Extracted page text data

◇ ◇ ◇ ◇ ◇

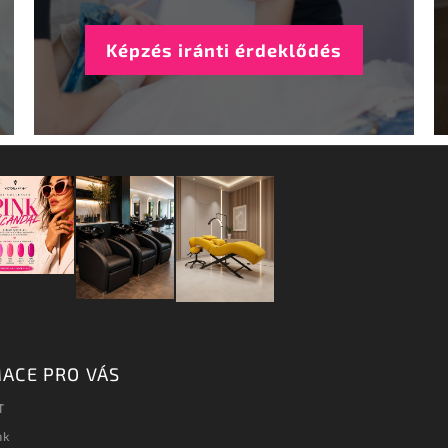
Képzés iránti érdeklődés
ACE PRO VÁS
T
nk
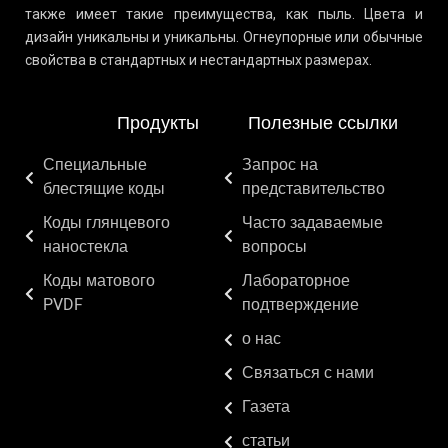
также имеет такие преимущества, как пыль. Цвета и
дизайн уникальны и уникальны. Огнеупорные или обычные
свойства в стандартных и нестандартных размерах.
Продукты
Полезные ссылки
Специальные
Запрос на
блестящие коды
представительство
Коды глянцевого
Часто задаваемые
наностекла
вопросы
Коды матового
Лабораторное
PVDF
подтверждение
о нас
Связаться с нами
Газета
статьи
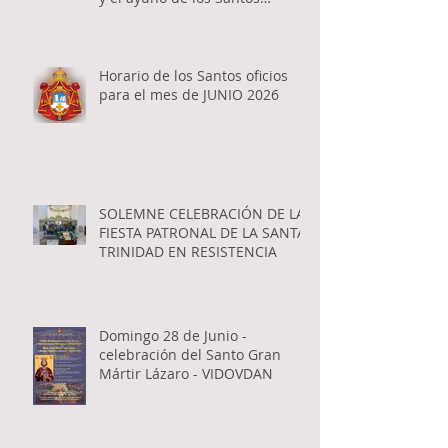
Apóstoles
Horario de los Santos oficios
para el mes de JUNIO 2026
SOLEMNE CELEBRACIÓN DE LA
FIESTA PATRONAL DE LA SANTA
TRINIDAD EN RESISTENCIA
Domingo 28 de Junio -
celebración del Santo Gran
Mártir Lázaro - VIDOVDAN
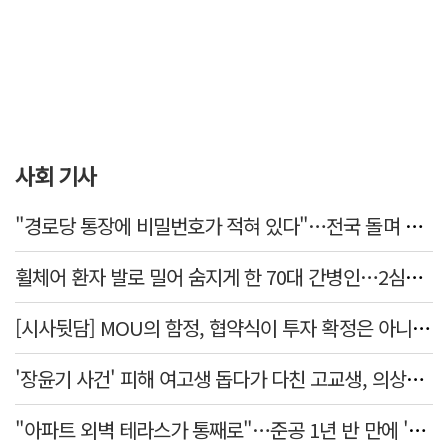
사회 기사
"경로당 통장에 비밀번호가 적혀 있다"…전국 돌며 경로당 13곳 턴 30대 구속
휠체어 환자 발로 밀어 숨지게 한 70대 간병인…2심도 집행유예
[시사뒷담] MOU의 함정, 협약식이 투자 확정은 아니긴 해
'장윤기 사건' 피해 여고생 돕다가 다친 고교생, 의상자 인정
"아파트 외벽 테라스가 통째로"…준공 1년 반 만에 '아찔 사고'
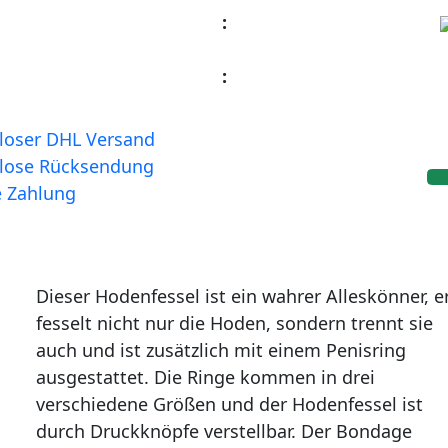
:
:
loser DHL Versand
lose Rücksendung
e Zahlung
Dieser Hodenfessel ist ein wahrer Alleskönner, e
fesselt nicht nur die Hoden, sondern trennt sie
auch und ist zusätzlich mit einem Penisring
ausgestattet. Die Ringe kommen in drei
verschiedene Größen und der Hodenfessel ist
durch Druckknöpfe verstellbar. Der Bondage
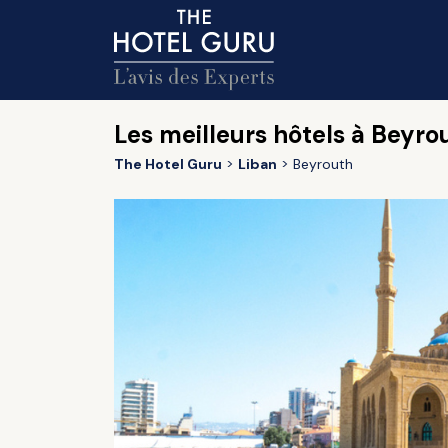
Les meilleurs hôtels à Beyro
The Hotel Guru
Liban
Beyrouth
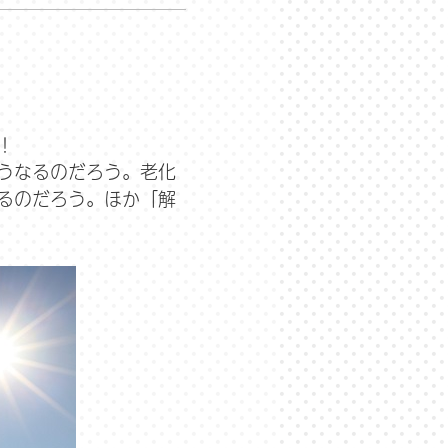
！
うなるのだろう。老化
るのだろう。ほか「解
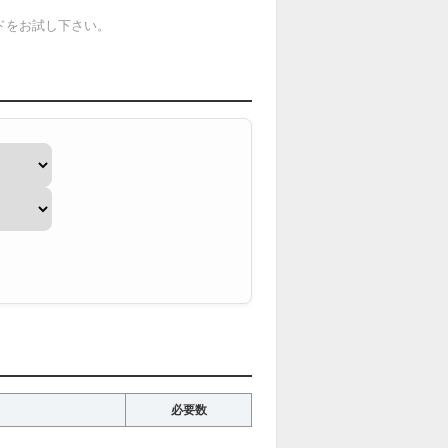
ドをお試し下さい。
必要数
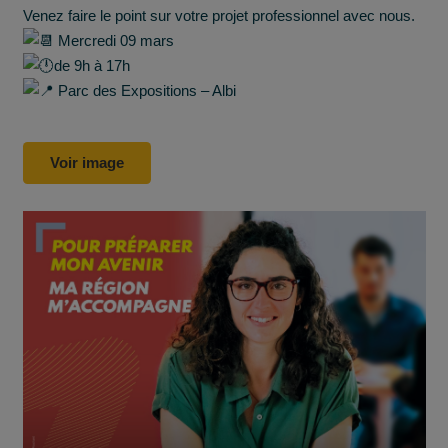
Venez faire le point sur votre projet professionnel avec nous.
Mercredi 09 mars
de 9h à 17h
Parc des Expositions – Albi
Voir image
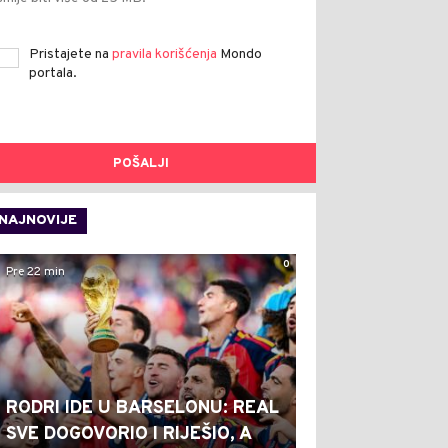
Pristajete na
pravila korišćenja
Mondo
portala.
POŠALJI
NAJNOVIJE
0
Pre 22 min
RODRI IDE U BARSELONU: REAL
SVE DOGOVORIO I RIJEŠIO, A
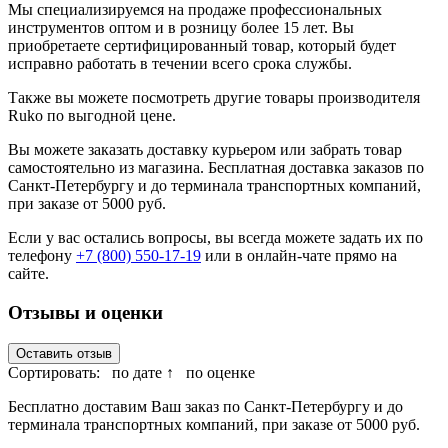
Мы специализируемся на продаже профессиональных
инструментов оптом и в розницу более 15 лет. Вы
приобретаете сертифицированный товар, который будет
исправно работать в течении всего срока службы.
Также вы можете посмотреть другие товары производителя
Ruko по выгодной цене.
Вы можете заказать доставку курьером или забрать товар
самостоятельно из магазина. Бесплатная доставка заказов по
Санкт-Петербургу и до терминала транспортных компаний,
при заказе от 5000 руб.
Если у вас остались вопросы, вы всегда можете задать их по
телефону
+7 (800) 550-17-19
или в онлайн-чате прямо на
сайте.
Отзывы и оценки
Оставить отзыв
Сортировать:
по дате ↑
по оценке
Бесплатно доставим Ваш заказ по Санкт-Петербургу и до
терминала транспортных компаний, при заказе от 5000 руб.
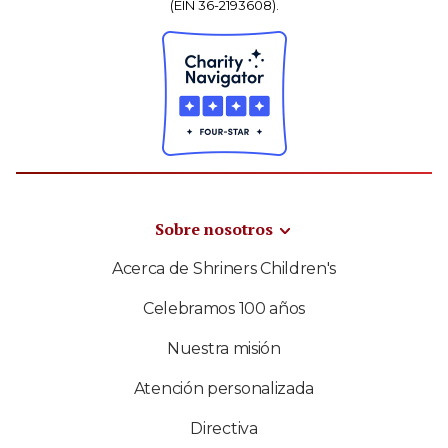
(EIN 36-2193608).
Sobre nosotros
Acerca de Shriners Children's
Celebramos 100 años
Nuestra misión
Atención personalizada
Directiva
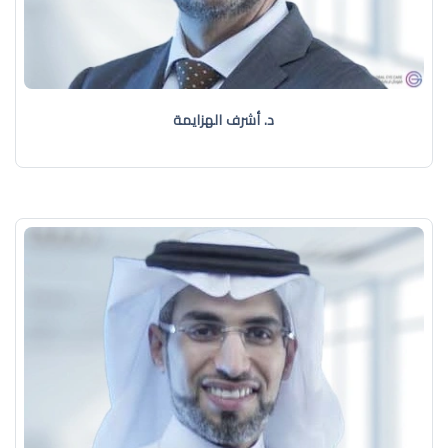
د. أشرف الهزايمة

◇ ◇ ◇ ◇ ◇

• [THE PROBLEM]:
Starting with the top line, write out all the data above exactly; keep the pictures out.

• [EXPECTED OUTPUT]:
Képzés iránti érdeklődés
ACE PRO VÁS
T
nk
также имеет такие преимущества, как пыль. Цвета и
дизайн уникальны и уникальны. Огнеупорные или обычные
свойства в стандартных и нестандартных размерах.
Продукты
Полезные ссылки
Специальные
Запрос на
блестящие коды
представительство
Коды глянцевого
Часто задаваемые
наностекла
вопросы
Коды матового
Лабораторное
PVDF
подтверждение
о нас
Связаться с нами
Газета
статьи
Apóstoles
Horario de los Santos oficios
para el mes de JUNIO 2026
SOLEMNE CELEBRACIÓN DE LA
FIESTA PATRONAL DE LA SANTA
TRINIDAD EN RESISTENCIA
Domingo 28 de Junio -
celebración del Santo Gran
Mártir Lázaro - VIDOVDAN
사회 기사
"경로당 통장에 비밀번호가 적혀 있다"…전국 돌며 경로당 13곳 턴 30대 구속
휠체어 환자 발로 밀어 숨지게 한 70대 간병인…2심도 집행유예
[시사뒷담] MOU의 함정, 협약식이 투자 확정은 아니긴 해
'장윤기 사건' 피해 여고생 돕다가 다친 고교생, 의상자 인정
"아파트 외벽 테라스가 통째로"…준공 1년 반 만에 '아찔 사고'
:
:
loser DHL Versand
lose Rücksendung
e Zahlung
Dieser Hodenfessel ist ein wahrer Alleskönner, e
fesselt nicht nur die Hoden, sondern trennt sie
auch und ist zusätzlich mit einem Penisring
ausgestattet. Die Ringe kommen in drei
verschiedene Größen und der Hodenfessel ist
durch Druckknöpfe verstellbar. Der Bondage
Les meilleurs hôtels à Beyro
The Hotel Guru
Liban
Beyrouth
！
うなるのだろう。老化
るのだろう。ほか「解
ドをお試し下さい。
必要数
Venez faire le point sur votre projet professionnel avec nous.
Mercredi 09 mars
de 9h à 17h
Parc des Expositions – Albi
Voir image
Pristajete na
pravila korišćenja
Mondo
portala.
POŠALJI
NAJNOVIJE
0
Pre 22 min
RODRI IDE U BARSELONU: REAL
SVE DOGOVORIO I RIJEŠIO, A
Мы специализируемся на продаже профессиональных
инструментов оптом и в розницу более 15 лет. Вы
приобретаете сертифицированный товар, который будет
исправно работать в течении всего срока службы.
Также вы можете посмотреть другие товары производителя
Ruko по выгодной цене.
Вы можете заказать доставку курьером или забрать товар
самостоятельно из магазина. Бесплатная доставка заказов по
Санкт-Петербургу и до терминала транспортных компаний,
при заказе от 5000 руб.
Если у вас остались вопросы, вы всегда можете задать их по
телефону
+7 (800) 550-17-19
или в онлайн-чате прямо на
сайте.
Отзывы и оценки
Оставить отзыв
Сортировать:
по дате ↑
по оценке
Бесплатно доставим Ваш заказ по Санкт-Петербургу и до
терминала транспортных компаний, при заказе от 5000 руб.
(EIN 36-2193608).
Sobre nosotros
Acerca de Shriners Children's
Celebramos 100 años
Nuestra misión
Atención personalizada
Directiva
د. أشرف الهزايمة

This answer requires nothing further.